Cabinet of Bangladesh
- Government Seal of Bangladesh

Agency overview
- Formed: 26 April 1971; 55 years ago
- Type: highest executive body of the Central government
- Jurisdiction: Government of Bangladesh
- Headquarters: Bangladesh Secretariat, Dhaka
- Prime Minister responsible: Tarique Rahman;
- Agency executive: Nasimul Gani, Cabinet Secretary;
- Child agency: Ministries of the government of Bangladesh;
- Website: www.cabinet.gov.bd

= Cabinet of Bangladesh =

Decision-making body of the Government of Bangladesh

The Cabinet of Bangladesh (বাংলাদেশের মন্ত্রিসভা) is the chief executive body in the People's Republic of Bangladesh. The cabinet is the collective decision-making body of the entire government normally under the Office of the Prime Minister, composed of the Prime Minister and other cabinet ministers. During a caretaker government or interim government, the cabinet is instead composed of the Chief Adviser and other cabinet advisers. These "advisorial" positions are equivalent to their respective ministerial positions.

==Responsibility==
Ministers of the government, according to the Constitution of Bangladesh, are selected primarily from the elected members of House of Nation, also known as Jatiya Sangsad. Cabinet ministers are heads of government departments, mostly with the office of the Minister of Department (or the Minister of Defence). The collective co-ordinating function of the cabinet is reinforced by the statutory position that all the ministers jointly hold the same office, and can exercise the same powers.
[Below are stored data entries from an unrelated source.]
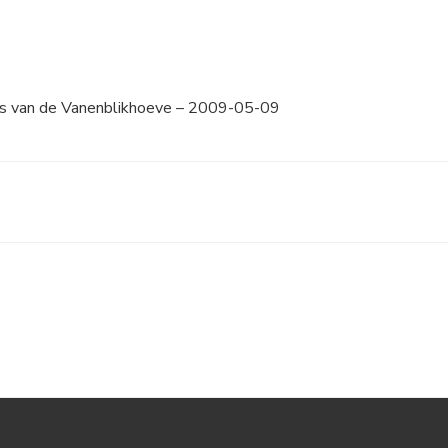
s van de Vanenblikhoeve – 2009-05-09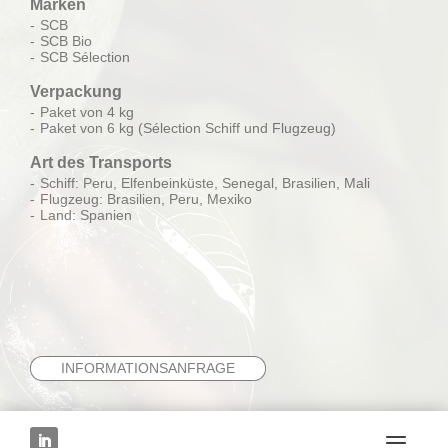
Marken
SCB
SCB Bio
SCB Sélection
Verpackung
Paket von 4 kg
Paket von 6 kg (Sélection Schiff und Flugzeug)
Art des Transports
Schiff: Peru, Elfenbeinküste, Senegal, Brasilien, Mali
Flugzeug: Brasilien, Peru, Mexiko
Land: Spanien
INFORMATIONSANFRAGE
NÄCHSTE FRUCHT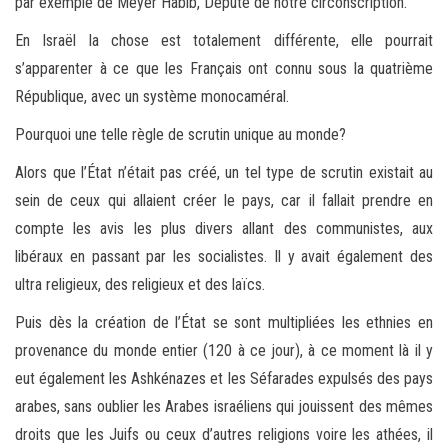
par exemple de Meyer Habib, Député de notre circonscription.
En Israël la chose est totalement différente, elle pourrait
s’apparenter à ce que les Français ont connu sous la quatrième
République, avec un système monocaméral.
Pourquoi une telle règle de scrutin unique au monde?
Alors que l’État n’était pas créé, un tel type de scrutin existait au
sein de ceux qui allaient créer le pays, car il fallait prendre en
compte les avis les plus divers allant des communistes, aux
libéraux en passant par les socialistes. Il y avait également des
ultra religieux, des religieux et des laïcs.
Puis dès la création de l’État se sont multipliées les ethnies en
provenance du monde entier (120 à ce jour), à ce moment là il y
eut également les Ashkénazes et les Séfarades expulsés des pays
arabes, sans oublier les Arabes israéliens qui jouissent des mêmes
droits que les Juifs ou ceux d’autres religions voire les athées, il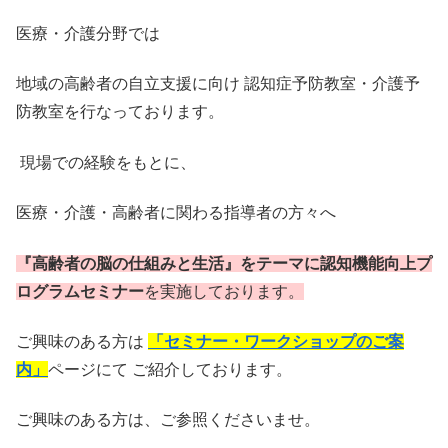
医療・介護分野では
地域の高齢者の自立支援に向け 認知症予防教室・介護予
防教室を行なっております。
現場での経験をもとに、
医療・介護・高齢者に関わる指導者の方々へ
『高齢者の脳の仕組みと生活』をテーマに認知機能向上プ
ログラムセミナー
を実施しております。
ご興味のある方は
「セミナー・ワークショップのご案
内」
ページにて ご紹介しております。
ご興味のある方は、ご参照くださいませ。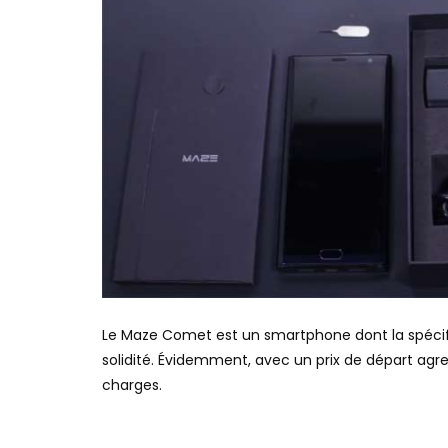
Le Maze Comet est un smartphone dont la spécifi
solidité. Évidemment, avec un prix de départ agress
charges.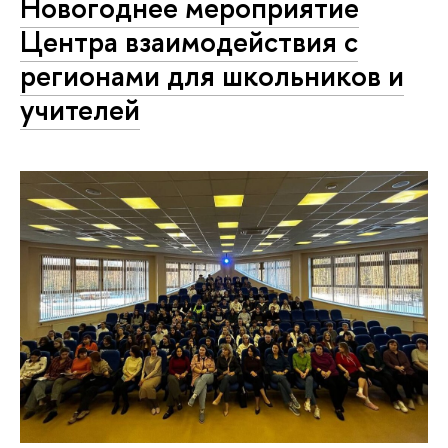
Новогоднее мероприятие
Центра взаимодействия с
регионами для школьников и
учителей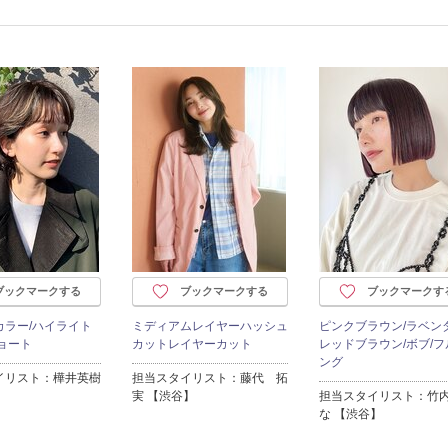
ブックマークする
ブックマークする
ブックマークす
カラー/ハイライト
ミディアムレイヤーハッシュ
ピンクブラウン/ラベンダ
ョート
カットレイヤーカット
レッドブラウン/ボブ/フ
ング
イリスト：樺井英樹
担当スタイリスト：藤代 拓
実 【渋谷】
担当スタイリスト：竹
な 【渋谷】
The cabinet is the ultimate decision-making body of the executive within the parliamentary system of government in traditional constitutional theory of Bangladesh. This interpretation was originally put across in the work of the Bangladesh constitution in 1972. The political and decision-making authority of the cabinet has been gradually increased over the last few decades, with some claiming its role has been usurped by "prime ministerial" (i.e., more "presidential") government.

The cabinet is the executive committee of the Prime Minister's office, a historic body which has legislative, judicial and executive functions, and whose large membership does include members of the opposition or coalition. Its decisions are generally implemented either under the existing powers of individual government departments, or by the cabinet secretary, the most senior civil servant in Bangladesh.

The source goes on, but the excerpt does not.